Montenegro Social Democrats Give Krivokapic Fresh Term


News
04 Jun 15

Montenegro Social Democrats Give Krivokapic Fresh Term

Montenegro’s junior ruling Social Democratic Party has re-elected Ranko Krivokapic as its leader – a result that may impact on the party’s long-term relations with the main governing Democratic Party of Socialists.

Dusica Tomovic
BIRN

Podgorica

The Speaker of Parliament, Ranko Krivokapic, on Wednesday was re-elected leader of the Social Democratic Party, SDP, in an outcome that some see as an opportunity for the party to distance itself from the dominant Democratic Party of Socialists, DPS.

Krivokapic won a third term against his party colleague, the Minister of Transport, Ivan Brajovic, at a congress preceded by a sharp campaigns by the two opposing factions.

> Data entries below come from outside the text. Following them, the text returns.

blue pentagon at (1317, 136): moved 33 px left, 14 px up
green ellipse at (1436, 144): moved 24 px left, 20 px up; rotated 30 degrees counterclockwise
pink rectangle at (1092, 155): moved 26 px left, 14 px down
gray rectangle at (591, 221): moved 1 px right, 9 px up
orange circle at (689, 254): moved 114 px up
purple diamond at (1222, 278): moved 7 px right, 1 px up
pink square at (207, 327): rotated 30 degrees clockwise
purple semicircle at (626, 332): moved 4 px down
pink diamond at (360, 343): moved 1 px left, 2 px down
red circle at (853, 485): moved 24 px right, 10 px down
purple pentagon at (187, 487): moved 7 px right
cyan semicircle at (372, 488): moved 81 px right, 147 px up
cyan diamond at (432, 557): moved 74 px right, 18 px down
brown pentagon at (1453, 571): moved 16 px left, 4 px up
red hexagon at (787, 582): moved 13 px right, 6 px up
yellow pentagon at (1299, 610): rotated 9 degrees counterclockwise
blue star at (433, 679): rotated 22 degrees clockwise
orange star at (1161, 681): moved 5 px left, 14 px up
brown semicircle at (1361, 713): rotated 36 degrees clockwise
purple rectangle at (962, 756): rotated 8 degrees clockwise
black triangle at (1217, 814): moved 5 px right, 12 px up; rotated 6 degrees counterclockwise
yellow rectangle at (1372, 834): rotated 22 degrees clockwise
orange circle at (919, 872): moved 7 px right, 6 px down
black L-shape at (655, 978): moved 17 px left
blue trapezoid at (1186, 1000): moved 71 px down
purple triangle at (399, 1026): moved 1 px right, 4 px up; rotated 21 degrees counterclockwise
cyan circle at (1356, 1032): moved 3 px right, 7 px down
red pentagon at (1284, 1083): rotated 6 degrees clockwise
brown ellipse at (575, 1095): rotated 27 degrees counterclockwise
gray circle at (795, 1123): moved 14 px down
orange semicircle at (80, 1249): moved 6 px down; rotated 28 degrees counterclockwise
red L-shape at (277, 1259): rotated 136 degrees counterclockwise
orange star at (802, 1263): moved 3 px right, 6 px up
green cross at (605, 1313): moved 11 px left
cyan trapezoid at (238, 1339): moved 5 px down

The faction behind Brajovic was considered closer to the politics of the DPS, while Krivokapic has shifted aways from government policies in the past two years.

After the SDP congress, Krivokapic said his re-election was a victory for a party that has managed to defend its independence.

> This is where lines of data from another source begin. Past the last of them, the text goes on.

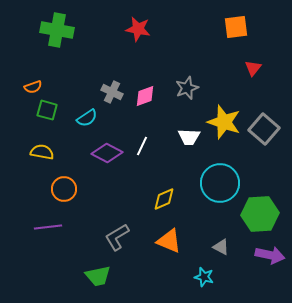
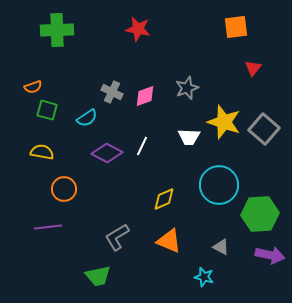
green cross: rotated 12 degrees counterclockwise
cyan circle: moved 1 px left, 2 px down
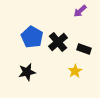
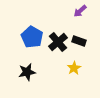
black rectangle: moved 5 px left, 8 px up
yellow star: moved 1 px left, 3 px up
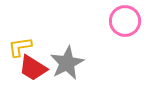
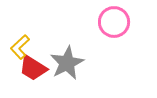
pink circle: moved 11 px left, 1 px down
yellow L-shape: rotated 35 degrees counterclockwise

Nedeljko Rudovic, an analyst, said Krivokapic’s win could shake up the ruling coalition, which has governed the country for more than 15 years.

Although he does not expect Krivokapic’s re-election to lead the country to an early election, Rudovic predicted that after the next general elections, planned for 2016, the parties will no longer be together.

“The parties in the ruling coalition were quite distanced in recent years and the only thing that kept them together was the NATO [membership] bid,” Rudovic told BIRN.

In recent years, the SDP has often voted with opposition MPs on important laws and has criticized the government’s performance in reforming the judiciary and on media freedom.

The two parties agreed to redefine their relations in May following months of conflict over the privatisation of the state-owned electric power company, Elektroprivreda, the proposed lease of a luxury coastal resort to foreign investors and the fight against organised crime.

They signed an annex to their coalition agreement proclaiming Montenegro’s EU and NATO membership as their joint priority.

In May, DPS leader Prime Minister Milo Djukanovic said that the coalition was only being held together by joint support for Montenegro’s bid to join NATO.

He accused the SDP of deceiving the public by remaining part of a government that it wants to “tear down”, calling their longstanding coalition a painful relationship.

Djukanovic’s party has been in power for 25 years, which makes Montenegro the only state in the Balkans that has been run by the same party without interruption ever since its first democratic elections in 1990.

The current government was elected on December 2012. It comprises Djukanovic’s DPS, the SDP and three ethnic minority parties.